Uses Up: leftover fish, white fish, frozen fish, vegetables, coconut milk.
Traveling in the Dominican Republic, I noticed that all of the grocers carry lots of frozen white fish. Fresh fish was less common, and I was told to pull over if I saw fresh fish being sold on the side of the road. The fish of choice there seems to be dorado, aka mahi-mahi, but any lean white fish, shrimp, or even chicken works, and this dish will soon transport you to the beautiful sunny beaches of the Dominican Republic.
Typically made with fresh ingredients, this rich flavorful stewp (not quite stew, not quite soup), traditionally known as Pescado con Coco, is so versatile that you can add any frozen fish and seasonal veggies. Enjoy this on its own, with some toasted bread, or served over rice, rice and beans, quinoa, barley, potatoes of any kind, cooked plantains, rice noodles, or even mashed avocado.
This Rustic Coconut Fish Stew recipe can also be adapted to using leftover cooked fish from the night before.
Photo by Reena Newman, props by Andrea McCrindle, and food styling by Christine Tizzard.
Rustic Coconut Fish Stew
- 1/4 cup orange, lemon, or lime juice
- 1 Tbsp dried oregano
- 1 tsp ground coriander
- 1 tsp ground cumin
- 1 tsp paprika
- 4 cloves garlic, crushed
- Salt and pepper to taste
- 2 lb. lean white fish, cut into large chunks
- 2 Tbsp oil of choice coconut or olive is good
- 1 large or 2 small onions, diced
- 2 cubanelle peppers, diced or bell peppers
- 1 cup chopped tomatoes fresh or canned
- 2 cups chopped vegetables of choice mix and match, carrots, celery, broccoli, cauliflower, green beans, ect
- 1 14 oz. can coconut milk
Optional Add Ins:
- 1/4 cup chopped soft herbs such as basil or tarragon
- Citrus zest, to taste
- Handful of chopped hardy greens
- Handful of snap or snow peas, corn, or peas
- In a large bowl, mix the citrus juice with the oregano, coriander, cumin, paprika, garlic, and salt and pepper. Add the fish, mix to coat, and set aside. This can be done up to 1 hour ahead of time.

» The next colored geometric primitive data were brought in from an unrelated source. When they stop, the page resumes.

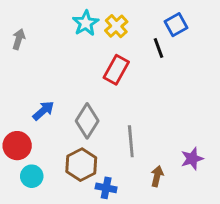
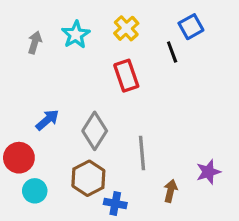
cyan star: (86, 23) -> (76, 35), moved
gray arrow: (19, 39) -> (35, 42), moved
red rectangle: (116, 70) -> (126, 76), turned -48

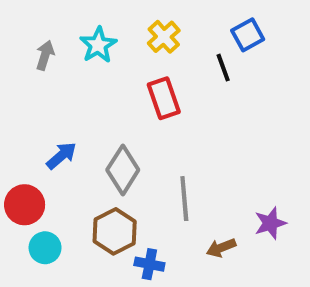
brown arrow: (170, 191) -> (221, 248), turned -125

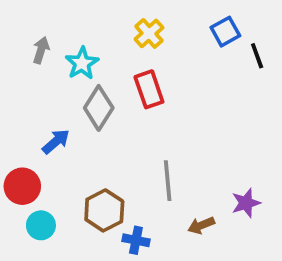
cyan star: (98, 45) -> (82, 63), moved
black line: (223, 68) -> (257, 56), moved
gray diamond: (123, 170) -> (99, 108), moved

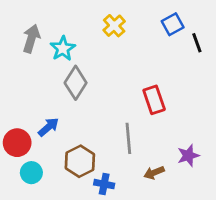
gray arrow: (41, 50) -> (31, 39), size x1.4
red rectangle: (149, 89) -> (154, 100), moved
blue arrow: (56, 142) -> (48, 127), moved

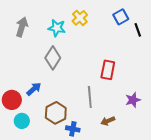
cyan star: (63, 49) -> (57, 28), moved, turned -30
red rectangle: (154, 100) -> (108, 70), turned 30
purple star: (188, 156) -> (133, 100), moved

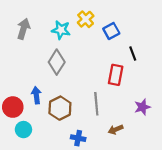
blue square: (121, 17) -> (111, 31), moved
black line: (138, 30) -> (133, 53), moved
blue arrow: (34, 89) -> (36, 95), turned -56
brown hexagon: (56, 113) -> (60, 108), moved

- Preheat a large saucepot or Dutch oven over medium-high heat. Add the oil andsauté the onions for about 3 minutes until golden brown.
- Add the peppers and tomato and continue to cook, about 3 minutes. Add the vegetables, and continue to sauté until the vegetables are slightly softened, about 5 minutes.
- Stir in the coconut milk, add the coated fish, and mix. Bring to a boil, then reduce to a simmer. Continue to simmer until the fish and vegetables are cooked and the sauce is thickened, about 20 minutes.
- Stir in any optional add-ins. Taste and adjust the seasoning with hot sauce, salt,pepper, or citrus zest.